Yup, quick cash for sure.. hopefully, like someone mentioned before, they will be compassionate regarding the pup..



MapMaster said:


> I wish I hadn't read this one! Poor old dog, breaks my heart...


Yeah... rough.. It's one of those that I'd be better off not knowing about it because it brings out the worst in me, but as much attention as the 2Cool group can bring to something like this it's always worth it..
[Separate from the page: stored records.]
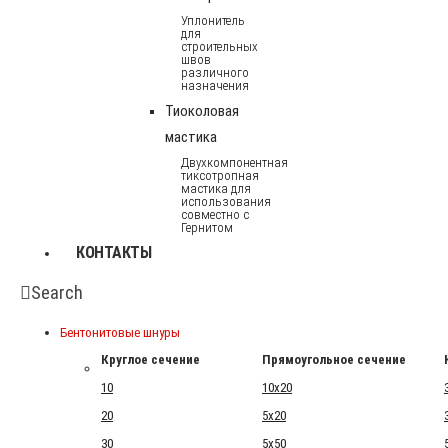
Уплонитель
для
строительных
швов
различного
назначения
Тиоколовая
мастика
Двухкомпонентная
тиксотропная
мастика для
использования
совместно с
Гернитом
КОНТАКТЫ
Search
Бентонитовые шнуры
Круглое сечение
Прямоугольное сечение
10
10x20
20
5x20
30
5x50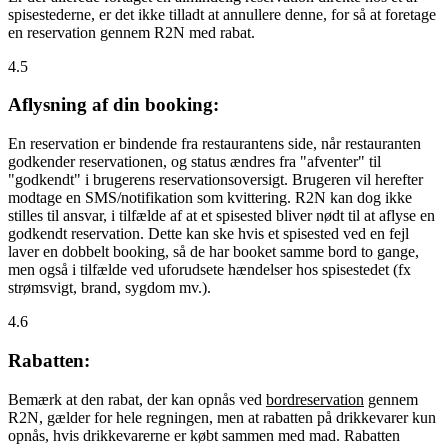
spisestederne, er det ikke tilladt at annullere denne, for så at foretage
en reservation gennem R2N med rabat.
4.5
Aflysning af din booking:
En reservation er bindende fra restaurantens side, når restauranten
godkender reservationen, og status ændres fra "afventer" til
"godkendt" i brugerens reservationsoversigt. Brugeren vil herefter
modtage en SMS/notifikation som kvittering. R2N kan dog ikke
stilles til ansvar, i tilfælde af at et spisested bliver nødt til at aflyse en
godkendt reservation. Dette kan ske hvis et spisested ved en fejl
laver en dobbelt booking, så de har booket samme bord to gange,
men også i tilfælde ved uforudsete hændelser hos spisestedet (fx
strømsvigt, brand, sygdom mv.).
4.6
Rabatten:
Bemærk at den rabat, der kan opnås ved
bordreservation
gennem
R2N, gælder for hele regningen, men at rabatten på drikkevarer kun
opnås, hvis drikkevarerne er købt sammen med mad. Rabatten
I'd like to see/share the FB post, can someone gimme a link?

A


----------



## tunchistheman (Feb 25, 2010)

^^yep, really hope this has a happy ending.


----------



## patwilson (Jan 13, 2006)

I was hoping the same........



tunchistheman said:


> ^^yep, really hope this has a happy ending.


----------



## ChickFilet (May 20, 2004)

It's just heart breaking. I posted on FB also and asked people to repost.


----------



## fishinguy (Aug 5, 2004)

Any kind of luck or change in this case? Wonder if we got a reward or something out there if that might help to get the dog back. I figured he's have the dog back by now already. I feel bad for the dog I hope he is ok.


----------



## rlw (May 21, 2004)

I just saw that KHOU has the story on their web-site. Maybe more publicity will help. I sure hope so.


----------



## Russell B (May 16, 2010)

Everyday i click on this link to see if there is a update, i hope your little buddy turns up safe.


----------



## Court (Jul 16, 2011)

Russell B said:


> Everyday i click on this link to see if there is a update, i hope your little buddy turns up safe.
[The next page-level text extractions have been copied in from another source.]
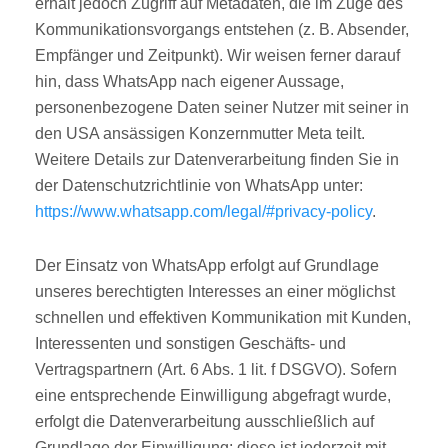
erhält jedoch Zugriff auf Metadaten, die im Zuge des
Kommunikationsvorgangs entstehen (z. B. Absender,
Empfänger und Zeitpunkt). Wir weisen ferner darauf
hin, dass WhatsApp nach eigener Aussage,
personenbezogene Daten seiner Nutzer mit seiner in
den USA ansässigen Konzernmutter Meta teilt.
Weitere Details zur Datenverarbeitung finden Sie in
der Datenschutzrichtlinie von WhatsApp unter:
https://www.whatsapp.com/legal/#privacy-policy
.
Der Einsatz von WhatsApp erfolgt auf Grundlage
unseres berechtigten Interesses an einer möglichst
schnellen und effektiven Kommunikation mit Kunden,
Interessenten und sonstigen Geschäfts- und
Vertragspartnern (Art. 6 Abs. 1 lit. f DSGVO). Sofern
eine entsprechende Einwilligung abgefragt wurde,
erfolgt die Datenverarbeitung ausschließlich auf
Grundlage der Einwilligung; diese ist jederzeit mit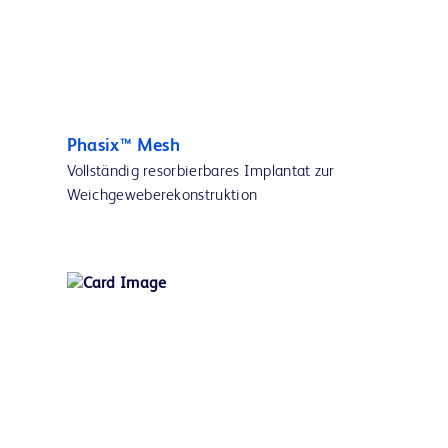
Phasix™ Mesh
Vollständig resorbierbares Implantat zur
Weichgeweberekonstruktion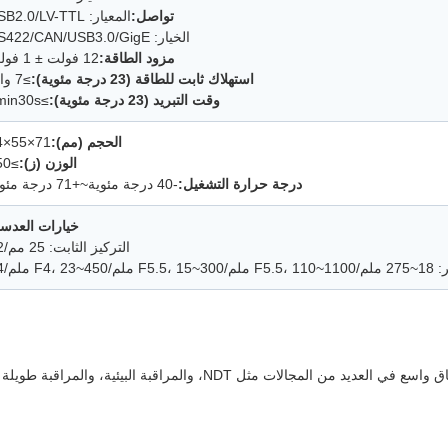
تواصل:
المعيار: USB2.0/LV-TTL
الخيار: RS422/CAN/USB3.0/GigE
مزود الطاقة:
12 فولت ± 1 فولت
استهلاك ثابت للطاقة (23 درجة مئوية):
≥7 واط
وقت التبريد (23 درجة مئوية):
≥3min30s
الحجم (مم):
71×55×84
الوزن (ز):
≥350
درجة حرارة التشغيل:
-40 درجة مئوية~+71 درجة مئوية
خيارات العدسة
التركيز الثابت: 25 مم/F2
F4،  ملم/F4
يتم استخدام وحدة التصوير الحراري GAVIN GC615HMG على نطاق واسع في العديد من المجالات مثل NDT، والمراقبة البيئية، والمراقبة طويلة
I'm doing the same-All the luck & prayers in the world.


----------



## waterspout (May 21, 2004)

Not as of yet. I talked to the his insurance yesterday just trying to help get him a new ride. One more pain to add to the frustration. Still no Signs of Ace! sigh...


----------



## Fishin' Texas Aggie 05 (May 27, 2012)

screw the truck and guns i hope and pray your pup is ok


----------



## waterspout (May 21, 2004)

right.......


----------



## acoastalbender (Jul 16, 2011)

I've been avoiding posting on this hoping the dog would've been found. You'd best start checking shelters cause the dumb ars thieves probably are at least smart enough to set the dog free without tags to trace. He'll likely end up in an animal shelter one way or another and that's when the clock starts ticking. I hear up to 70% of animals brought in are euthanized after just a week. Forget your stuff, find your dog...jm.02...


.


----------



## justletmein (Feb 11, 2006)

acoastalbender said:


> I've been avoiding posting on this hoping the dog would've been found. You'd best start checking shelters cause the dumb ars thieves probably are at least smart enough to set the dog free without tags to trace. He'll likely end up in an animal shelter one way or another and that's when the clock starts ticking. I hear up to 70% of animals brought in are euthanized after just a week. Forget your stuff, find your dog...jm.02...
> 
> .


Not only that, but Craigslist and newspaper ads, flyers on telephone poles on all sides of town, etc. If they turned him loose most likely someone took that awesome dog in and might be trying to find the owner.


----------



## iridered2003 (Dec 12, 2005)

OP, was your dog chipped? just wondering. or tags on?


----------



## acoastalbender (Jul 16, 2011)

iridered2003 said:


> OP, was your dog chipped? just wondering. or tags on?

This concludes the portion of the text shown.